The activists condemned the latest assault, expressing disgust in their joint statement.
“It appears that the FCTA joint task team had unilaterally, and without respect for the rule of law, chosen to contain any environmental nuisance the night club allegedly was causing.
“It targeted and violated young women in the club, particularly dancers and strippers. No attempts were made to question the club proprietors or arrest the male guests.”
“Several female guests in or around the night club were also arrested and harassed. Mostly, young women were brutally dragged out by male officers who beat them, and some women were stripped naked.”
“The violence inflicted on these women was vicious and targeted. They suffered this treatment because they were women and these officers were confident that they could get away with it.”

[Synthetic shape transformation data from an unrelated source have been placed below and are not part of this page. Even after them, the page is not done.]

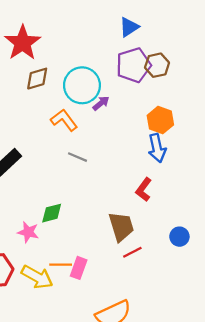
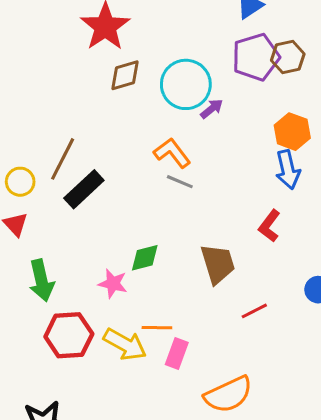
orange L-shape: (64, 120) -> (172, 153), moved
brown trapezoid: (121, 227) -> (218, 264), moved
pink rectangle: (79, 268) -> (177, 353), moved

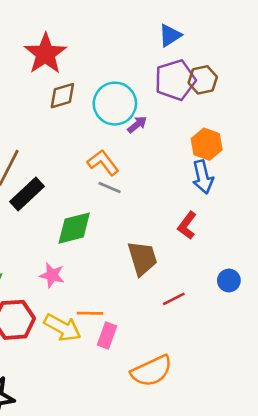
green diamond: (145, 258) -> (74, 228), moved, size x1.4

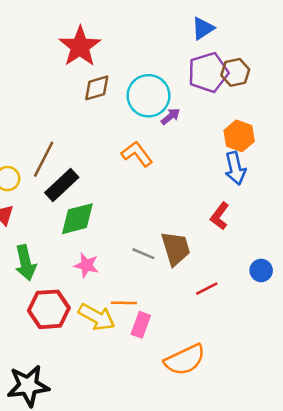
gray line: (110, 187) -> (143, 254), moved
green diamond: (74, 228) -> (77, 219), moved

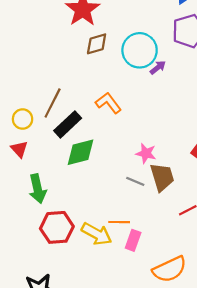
orange L-shape: (137, 154) -> (108, 103), moved
pink star: (86, 265) -> (146, 153), moved

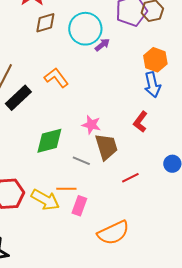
green diamond: (81, 152) -> (49, 141), moved
gray line: (135, 181) -> (81, 161), moved

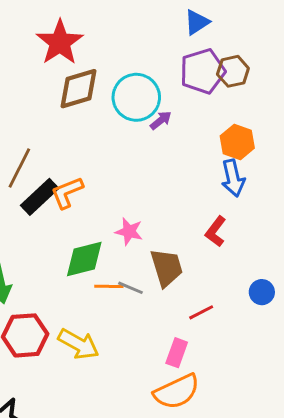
brown diamond: (45, 23) -> (79, 89), size x1.4
orange L-shape: (56, 78) -> (67, 193), moved, turned -75
pink star: (91, 125) -> (129, 231), moved
orange line: (66, 189) -> (109, 286), moved
pink rectangle: (79, 206) -> (177, 353), moved

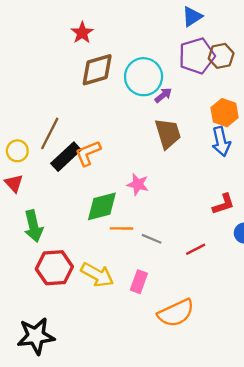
red star: (60, 42) -> (82, 33), size x0.6
red L-shape: (216, 231) -> (223, 204), moved, turned -145
brown trapezoid: (167, 268) -> (168, 133), moved
gray line: (130, 288) -> (152, 239), moved
pink rectangle: (177, 353) -> (139, 282), moved

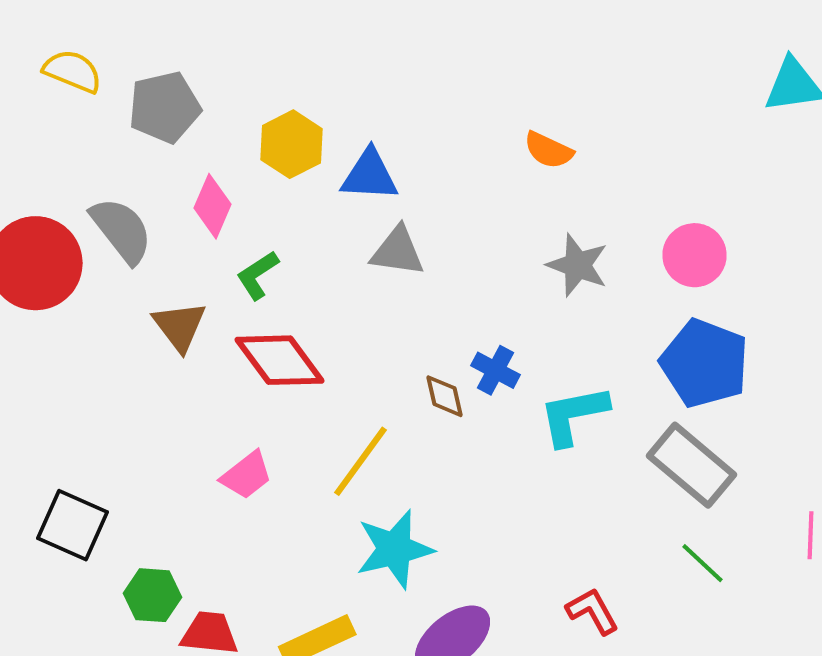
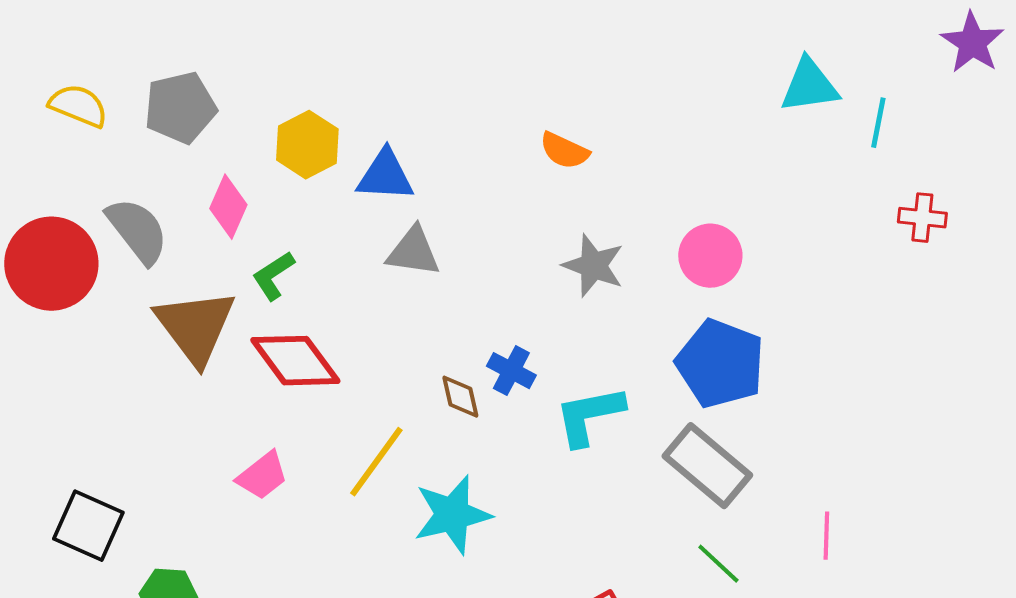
yellow semicircle: (72, 71) -> (78, 106), moved
brown triangle: (180, 326) -> (195, 327), size x1.5
cyan star: (394, 549) -> (452, 515), moved

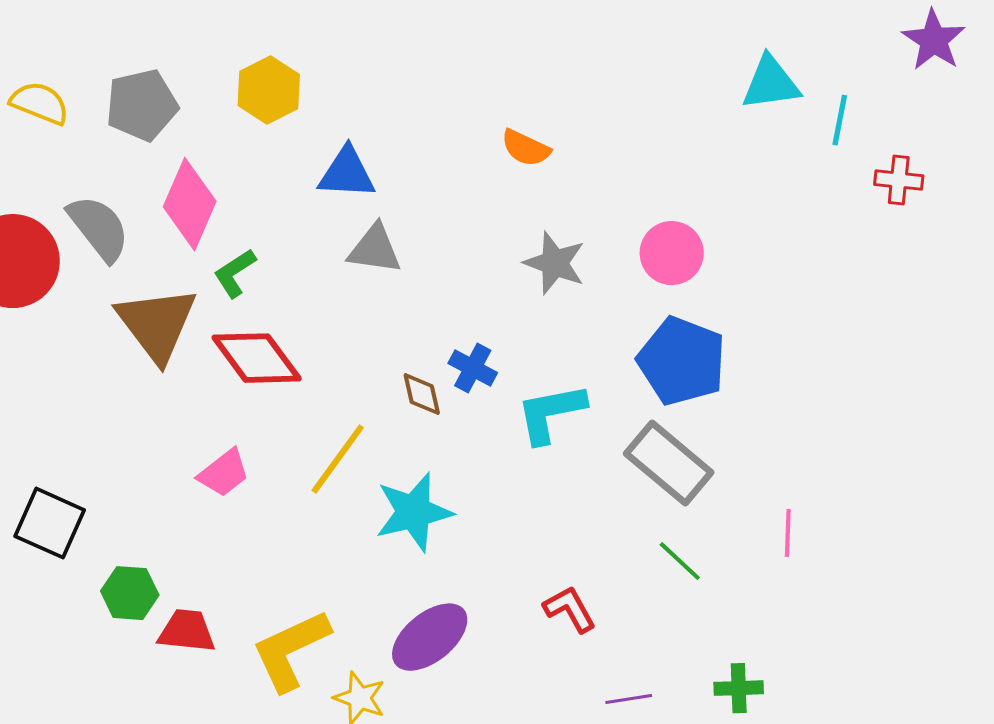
yellow hexagon: (307, 145) -> (269, 90), moved
pink diamond: (228, 207) -> (190, 204), size x1.4
red cross: (922, 218) -> (899, 180), moved

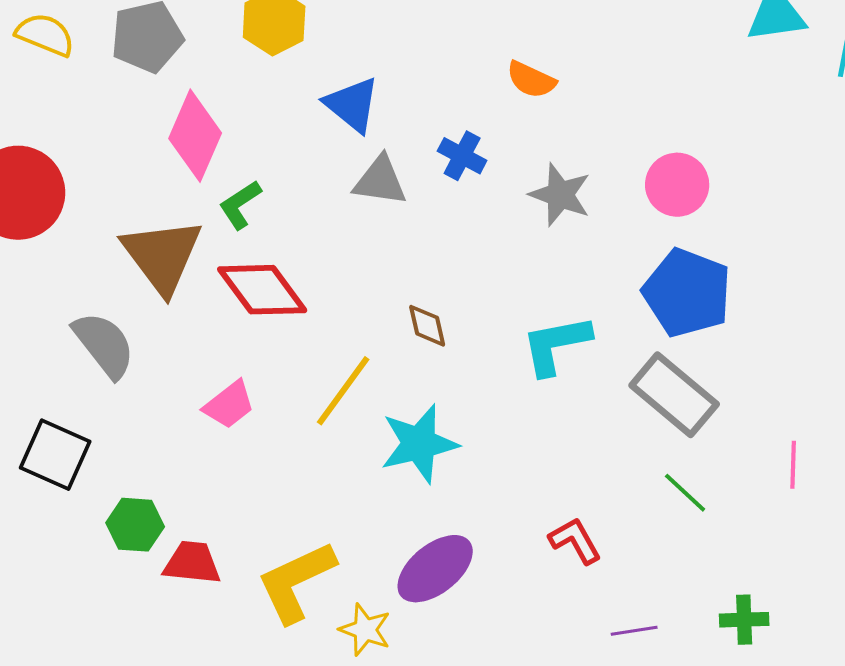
blue triangle: (347, 173) -> (352, 105), turned 36
gray semicircle: (99, 228) -> (104, 345), moved
blue cross: (473, 368) -> (462, 156), moved

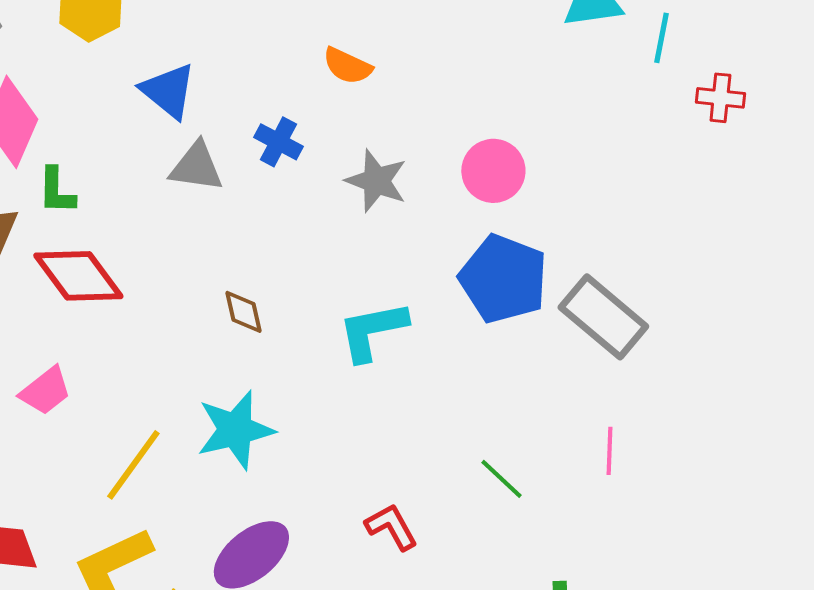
green L-shape: (240, 205) -> (56, 191), turned -56
yellow line: (343, 391) -> (133, 465), moved
gray rectangle: (674, 395) -> (603, 317), moved

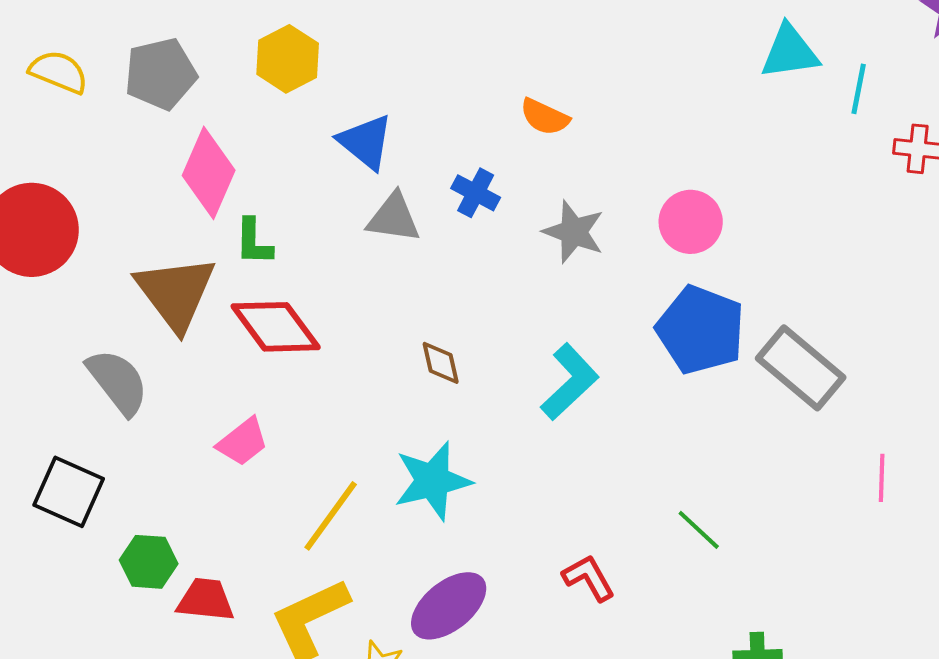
cyan L-shape: (372, 331) -> (570, 382), turned 148
pink line: (609, 451) -> (882, 478), moved

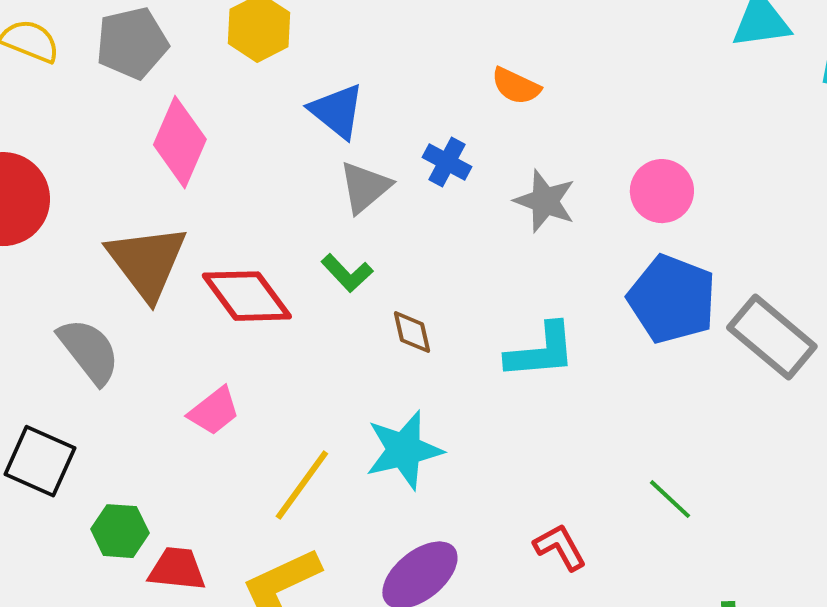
gray triangle: (394, 218) -> (365, 187), turned -48
green L-shape: (254, 242) -> (347, 273), moved, turned -44
cyan L-shape: (570, 382) -> (541, 351), turned 38

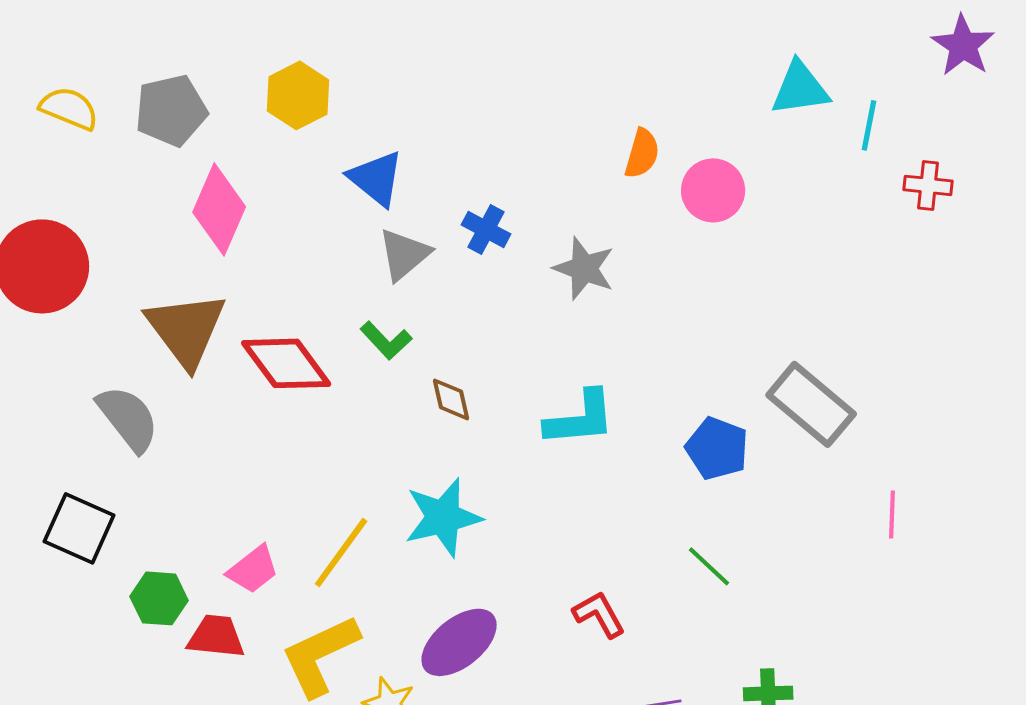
orange semicircle: (516, 86) -> (642, 153), moved, turned -99
pink circle: (662, 191) -> (713, 190), moved
blue pentagon: (672, 299) -> (717, 448), moved, size x0.7
pink trapezoid: (214, 411) -> (253, 569), moved

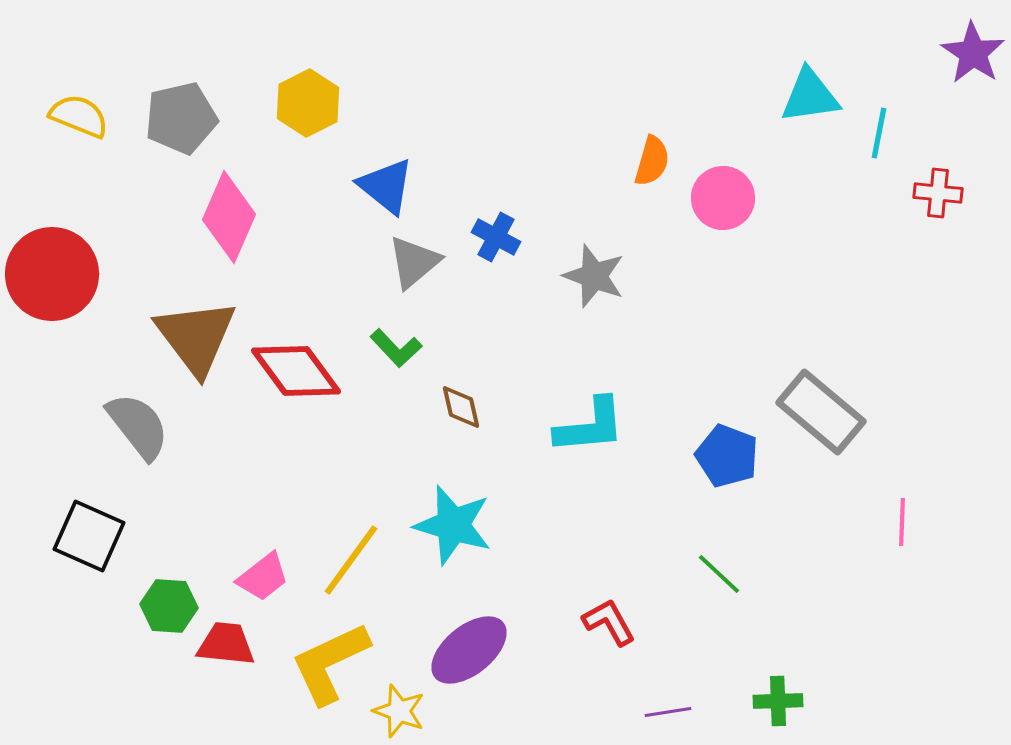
cyan star: (443, 517) -> (453, 525), turned 30

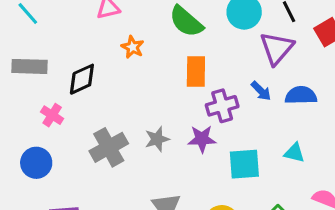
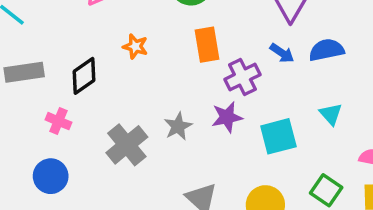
orange star: (133, 47) -> (135, 46), moved
cyan triangle: (294, 153) -> (331, 114), turned 45

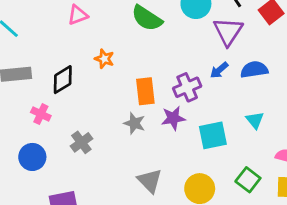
orange rectangle: (207, 45) -> (145, 91), moved
blue arrow: (282, 53) -> (219, 70), turned 102
gray star: (178, 126) -> (134, 123), turned -30
gray cross: (127, 145) -> (81, 142), moved, size x0.7

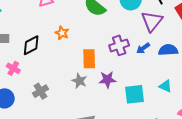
purple cross: (187, 87) -> (119, 45), moved
cyan triangle: (255, 120) -> (165, 86), turned -32

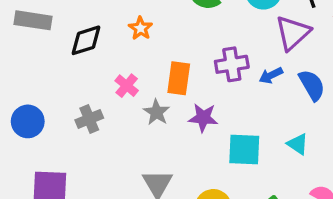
blue semicircle: (168, 50) -> (312, 85), turned 54
pink cross: (13, 68) -> (127, 86), moved

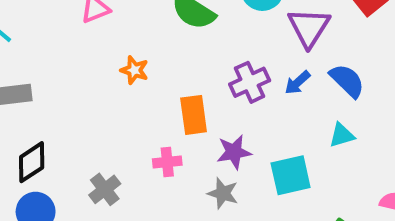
black diamond: (86, 40) -> (32, 162), moved
pink cross: (127, 86) -> (167, 162), moved, turned -30
gray star: (157, 112) -> (223, 193), moved
cyan triangle: (298, 144) -> (342, 135), moved, turned -35

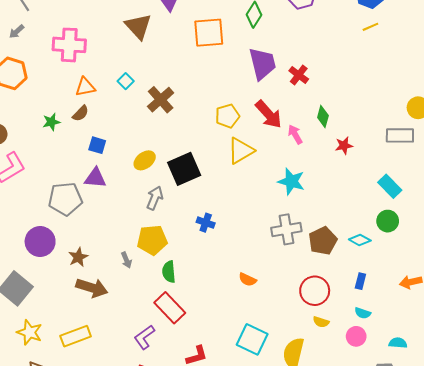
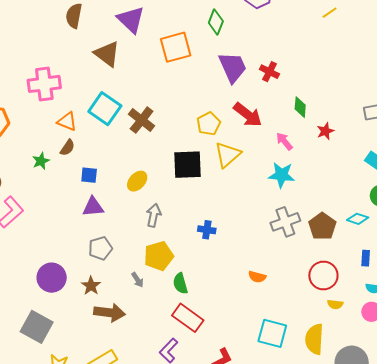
cyan square: (126, 81) -> (105, 109), size x2.0
orange triangle: (85, 87) -> (67, 121), turned 45
pink arrow: (295, 134) -> (284, 141), moved
black square: (184, 169) -> (187, 165), moved, turned 32
gray pentagon: (65, 199) -> (100, 248), moved, size x0.7

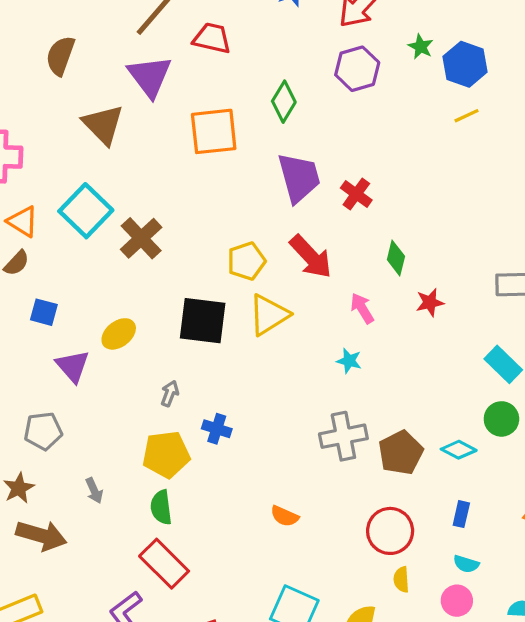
cyan star: (282, 175) -> (349, 361), size x0.6
purple triangle: (93, 207) -> (73, 366), moved, turned 45
gray arrow: (154, 215) -> (170, 393), moved, size x0.7
yellow pentagon: (159, 256) -> (166, 454), moved
yellow semicircle: (335, 304) -> (401, 580), turned 70

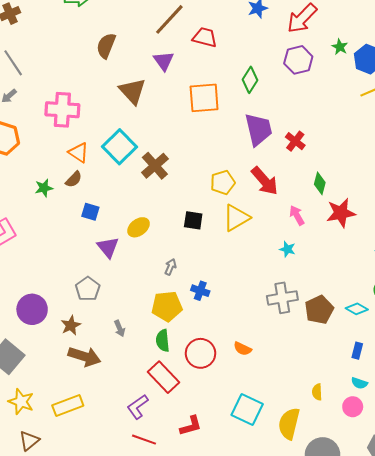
purple triangle: (150, 76) -> (164, 61), size x0.7
red star: (430, 302) -> (341, 213), size x1.6
black square: (203, 321) -> (193, 220), size x0.6
gray pentagon: (43, 431) -> (88, 289), turned -30
red circle: (390, 531) -> (201, 353), moved

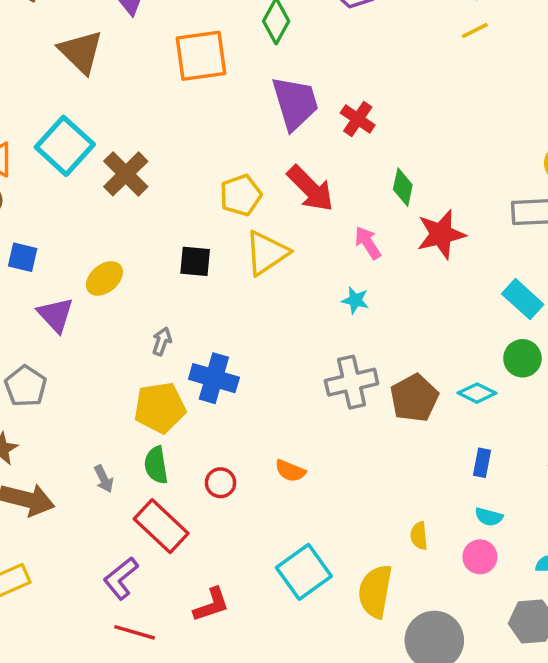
blue cross: (200, 291) -> (214, 378), size x1.5
gray arrow: (120, 328) -> (104, 479), moved
red circle: (201, 353) -> (221, 483), size x0.6
cyan square: (247, 409) -> (304, 572), turned 32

The group urged the federal authorities to investigate all the allegations of abuse, ill-treatment and violence, including rape and other forms of sexual assaults against these women.
It also called for immediate persecution of agents found culpable.
It called for the immediate release of the women arrested from the proposed “forced three months arbitrary rehabilitation at the FCT rehabilitation centre in Lugbe.”
It also urged the government to provide psychosocial support and compensation for the victims.
Photo: Dr Joe Okei-Odumakin, president of Women Arise during the protest in Oshogbo, Osun state.